At Hannover Messe 2016, over 100 examples of real-world implementations of Industry 4.0 were already in use, and the rest, as the cliché goes, is history. However, there are certain trends in the wake of this latest industrial revolution that are still unfolding and evolving and would be interesting to watch:

 

  • Robots have already left their safety cages and are working in collaboration with human colleagues and become a key element of the factory of the future

  • Energy efficiency is a big part of Industry 4.0 and the energy systems of tomorrow will comprise of many small, decentralised renewable sources like wind and solar, parts that need to be merged and managed by smart, digital technology; and these can be made safe, secure and efficient thanks to various technologies working in concert

  • New materials would be formed for innovative solutions – lighter materials and composites play an important role in lightweighting of transport and mobility

  • Additive manufacturing or 3D printing is just gathering steam and parts on demand is rapidly emerging as an independent business, and

  • Predictive maintenance in the age of Industry 4.0 will move to the next orbit relying on smart sensors that can determine the condition of in-service machines and schedule maintenance as and when required; using the data gathered by these sensors, machine manufacturers can offer maintenance services to factory operators at just the right time, thereby building up their after-sales maintenance business.

 

According to a recent report by Homeland Security Research Corp (HSRC), an international market and technology research firm, the Industry 4.0 market is projected to reach US $214 Bn by 2023, outweighing the projected 2023 cybersecurity market by 33%. The report is quite comprehensive based on 31 Industry 4.0 round table focus groups with 87 leading industry executives from 17 countries and meta-research based on over 4000 industry respondents in 27 countries and over 2000 companies.

 

One of the important findings of the report is following three decades of decline in the manufacturing sector of Western and other economies, governments and private companies are adopting technologies of the 4th industrial revolution to resuscitate manufacturing and create R&D and management jobs in their home countries.
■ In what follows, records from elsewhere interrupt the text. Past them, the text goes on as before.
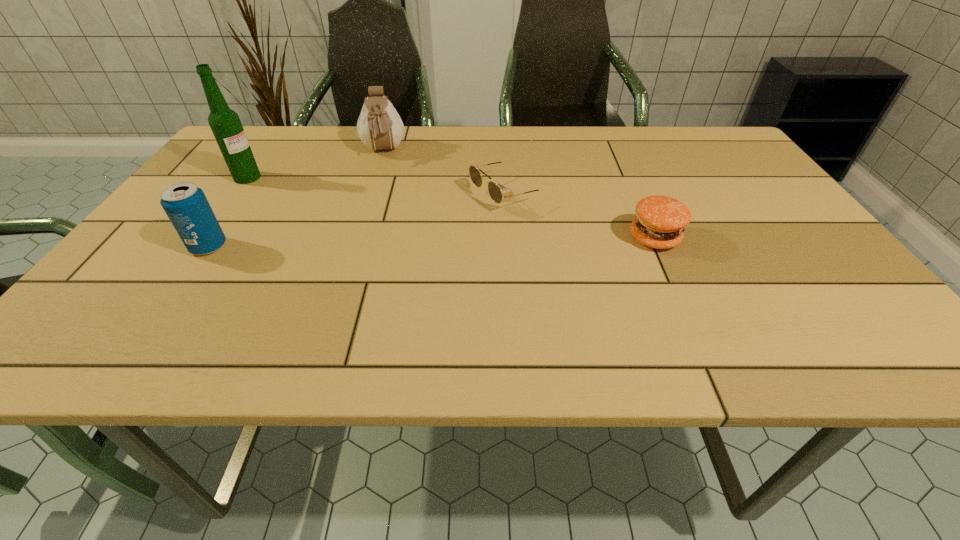 Where is `vacant region between the beer bottle and the patty`? Image resolution: width=960 pixels, height=540 pixels. vacant region between the beer bottle and the patty is located at coordinates (451, 208).

This screenshot has width=960, height=540. I want to click on vacant space that's between the sunglasses and the patty, so click(581, 215).

Find the location of a particular element. This screenshot has height=540, width=960. free space between the beer bottle and the soda can is located at coordinates (228, 212).

The width and height of the screenshot is (960, 540). Identify the location of free space between the second object from right to left and the rightmost object. pyautogui.click(x=581, y=215).

The height and width of the screenshot is (540, 960). In order to click on vacant area that lies between the fourth object from left to right and the rightmost object in this screenshot , I will do coord(581,215).

Select which object is the closest to the sunglasses. Please provide its 2D coordinates. Your answer should be formatted as a tuple, i.e. [(x, y)], where the tuple contains the x and y coordinates of a point satisfying the conditions above.

[(660, 221)]

At what (x,y) coordinates should I click in order to perform the action: click on object that ranks as the third closest to the third object from left to right. Please return your answer as a coordinate pair (x, y). This screenshot has height=540, width=960. Looking at the image, I should click on (185, 204).

At what (x,y) coordinates should I click in order to perform the action: click on free spot that satisfies the following two spatial constraints: 1. on the front side of the farthest object; 2. on the right side of the second object from right to left. Please return your answer as a coordinate pair (x, y). Image resolution: width=960 pixels, height=540 pixels. Looking at the image, I should click on (370, 193).

The height and width of the screenshot is (540, 960). Identify the location of vacant space that satisfies the following two spatial constraints: 1. on the back side of the soda can; 2. on the right side of the sunglasses. (245, 193).

You are a GUI agent. You are given a task and a screenshot of the screen. Output one action in this format:
    pyautogui.click(x=<x>, y=<y>)
    Task: Click on the free region that satisfies the following two spatial constraints: 1. on the back side of the third tallest object; 2. on the left side of the fourth object from left to right
    
    Given the screenshot: What is the action you would take?
    pyautogui.click(x=245, y=193) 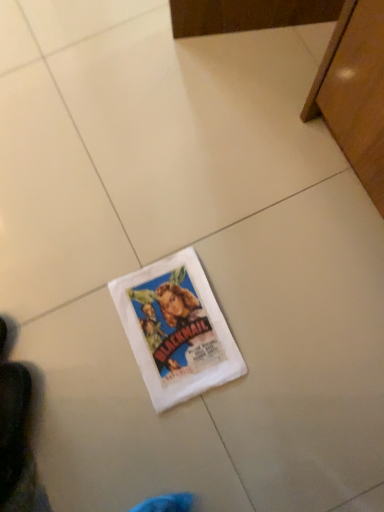 Find the location of a particular element. white paper flyer at center is located at coordinates (176, 329).

Describe the element at coordinates (176, 329) in the screenshot. I see `white paper flyer at center` at that location.

I want to click on white paper flyer at center, so click(176, 329). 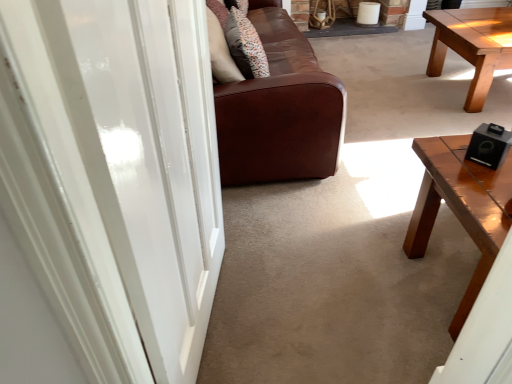 Where is `vacant space to the right of brown leather couch at center`? The width and height of the screenshot is (512, 384). vacant space to the right of brown leather couch at center is located at coordinates (403, 97). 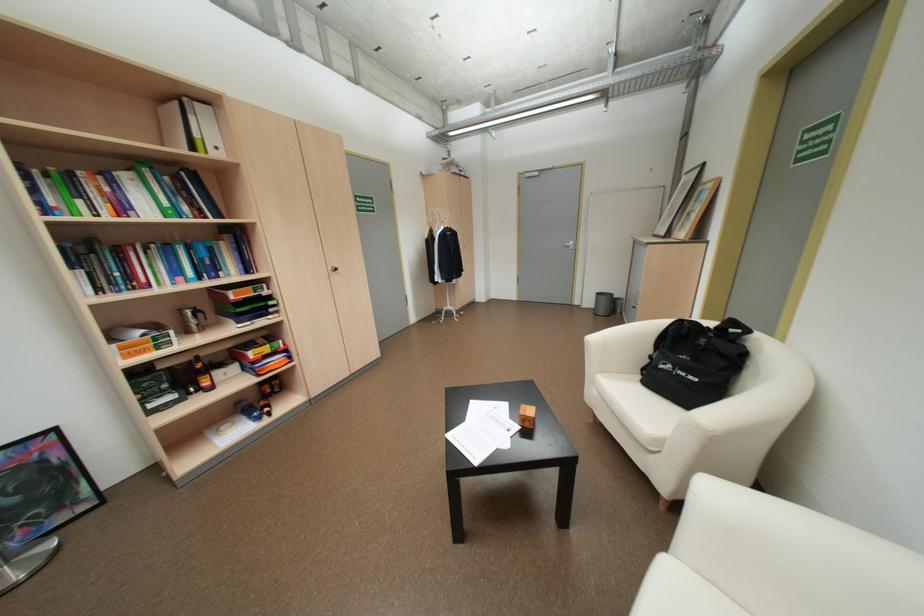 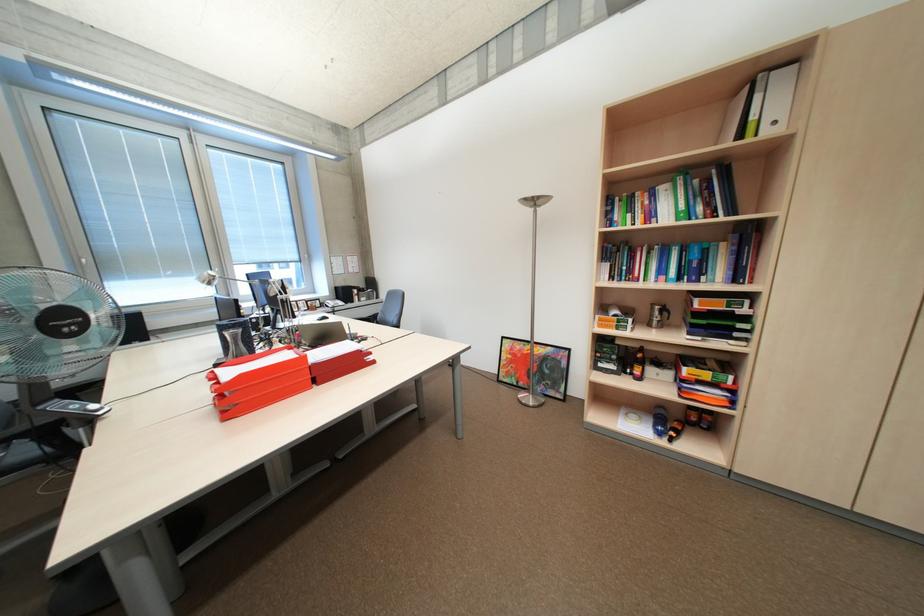 The point at (201, 116) is marked in the first image. Where is the corresponding point in the second image?

(768, 97) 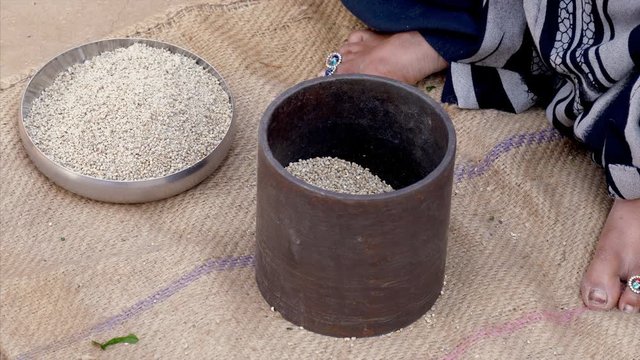 Where is `bowl`? This screenshot has height=360, width=640. bowl is located at coordinates (x=180, y=174). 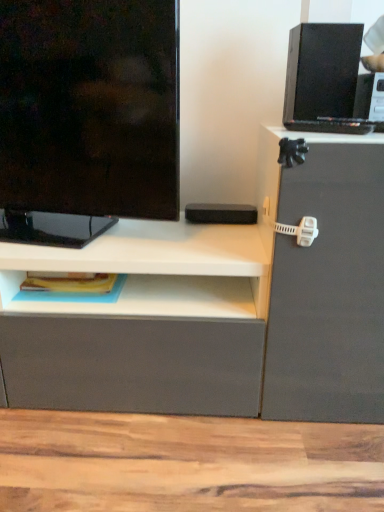 Question: Is black matte speaker at upper right placed right next to matte black television at left?

Choices:
 (A) no
 (B) yes

Answer: (A)

Question: Considering the relative sizes of black matte speaker at upper right and matte black television at left in the image provided, is black matte speaker at upper right taller than matte black television at left?

Choices:
 (A) yes
 (B) no

Answer: (B)

Question: Is black matte speaker at upper right positioned in front of matte black television at left?

Choices:
 (A) yes
 (B) no

Answer: (B)

Question: Does black matte speaker at upper right have a lesser height compared to matte black television at left?

Choices:
 (A) yes
 (B) no

Answer: (A)

Question: From the image's perspective, is black matte speaker at upper right located beneath matte black television at left?

Choices:
 (A) no
 (B) yes

Answer: (A)

Question: Can you confirm if black matte speaker at upper right is thinner than matte black television at left?

Choices:
 (A) yes
 (B) no

Answer: (B)

Question: From a real-world perspective, is matte black television at left located higher than black matte speaker at upper right?

Choices:
 (A) no
 (B) yes

Answer: (A)

Question: Does matte black television at left have a lesser width compared to black matte speaker at upper right?

Choices:
 (A) yes
 (B) no

Answer: (A)

Question: Is matte black television at left positioned with its back to black matte speaker at upper right?

Choices:
 (A) no
 (B) yes

Answer: (A)

Question: Is matte black television at left to the right of black matte speaker at upper right from the viewer's perspective?

Choices:
 (A) yes
 (B) no

Answer: (B)

Question: Is matte black television at left far away from black matte speaker at upper right?

Choices:
 (A) no
 (B) yes

Answer: (A)

Question: Is matte black television at left located outside black matte speaker at upper right?

Choices:
 (A) yes
 (B) no

Answer: (A)

Question: In terms of size, does matte black television at left appear bigger or smaller than black matte speaker at upper right?

Choices:
 (A) big
 (B) small

Answer: (A) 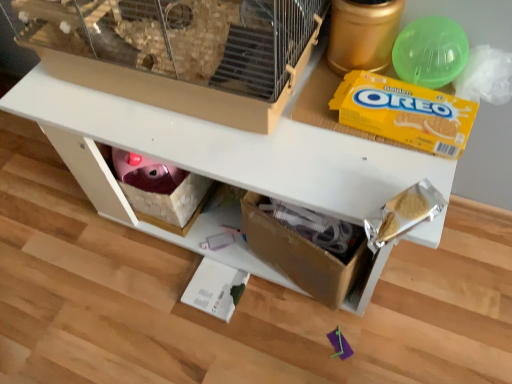 I want to click on vacant area in front of yellow cardboard oreo at upper right, so click(x=400, y=172). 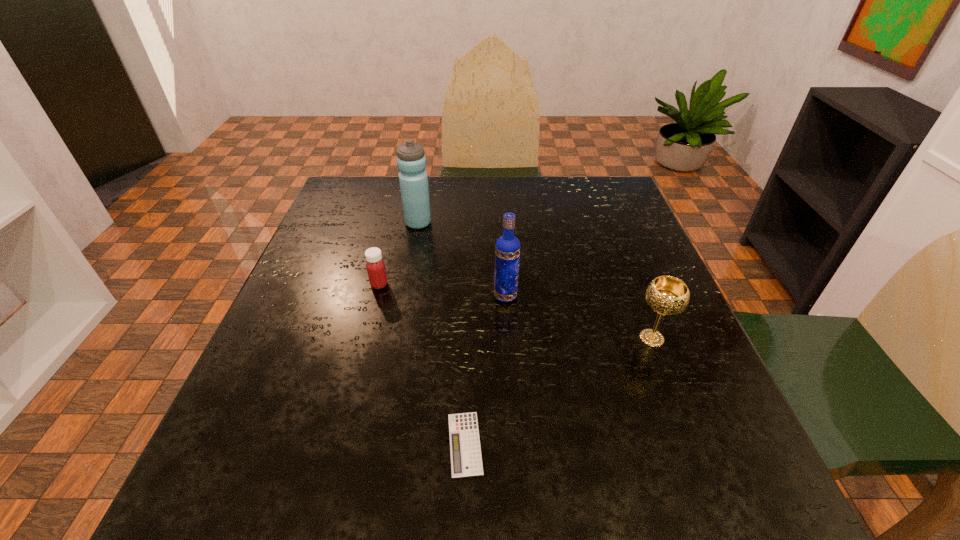 Where is `free point between the vodka and the water bottle`? This screenshot has width=960, height=540. free point between the vodka and the water bottle is located at coordinates click(x=462, y=260).

You are a GUI agent. You are given a task and a screenshot of the screen. Output one action in this format:
    pyautogui.click(x=<x>, y=<y>)
    Task: Click on the free area in between the leftmost object and the third object from right to left
    Image resolution: width=960 pixels, height=540 pixels.
    Given the screenshot: What is the action you would take?
    pyautogui.click(x=422, y=364)

Locate an element on the screen. The height and width of the screenshot is (540, 960). free space between the fourth object from left to right and the chalice is located at coordinates (579, 318).

The image size is (960, 540). I want to click on empty space between the leftmost object and the second nearest object, so click(516, 312).

Where is `object that is the third closest to the third shortest object`? Image resolution: width=960 pixels, height=540 pixels. object that is the third closest to the third shortest object is located at coordinates (375, 265).

Identify which object is the closest to the third object from left to right. Please provide its 2D coordinates. Your answer should be formatted as a tuple, i.e. [(x, y)], where the tuple contains the x and y coordinates of a point satisfying the conditions above.

[(507, 249)]

Identify the location of vacant region that satisfies the following two spatial constraints: 1. on the front side of the second object from left to right; 2. on the right side of the fourth object from left to right. (404, 296).

I want to click on free location that satisfies the following two spatial constraints: 1. on the back side of the shortest object; 2. on the right side of the chalice, so click(468, 339).

Locate an element on the screen. vacant space that satisfies the following two spatial constraints: 1. on the front side of the second object from right to left; 2. on the left side of the leftmost object is located at coordinates (376, 296).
The 4th Industrial revolution is set to swiftly alter the competitiveness of nearly all industrial sectors across the world, as well as change long-held dynamics in commerce and global economic balance of power.

 

According to the report, the Industry 4.0 revolution will be driven by an ensemble of emerging technologies, such as Industrial Internet of Things (IIoT), Big Data analytics, advanced industrial robots, Artificial Intelligence (AI) and predictive maintenance. In the next decades, businesses will establish global networks that incorporate their machinery, warehousing systems, and production facilities in the shape of cyber-physical systems that can be managed in real time. These extremely flexible value networks will require new forms of collaboration between companies, both nationally and globally.

 

How prepared is the Indian industry for this revolution? The three experts from the Automation domain are optimistic as can be seen from the interviews featured here. Perhaps, what Dr Andreas Wolf, Joint Managing Director, Bosch Ltd, India, wrote in a recent blog sums up the scenario: “The biggest challenge for the implementation of Industry 4.0 in India is neither budget nor technology, or the age of the production lines. It is leadership and qualification. First the managers have to understand it and be able to ask the right questions. The approach is Top down, leaders must drive the revolution. If they don’t know how to use for example open source software, cyber physical systems or cloud solutions, they will never be able to understand the benefit of Industry 4.0 for their organisation.”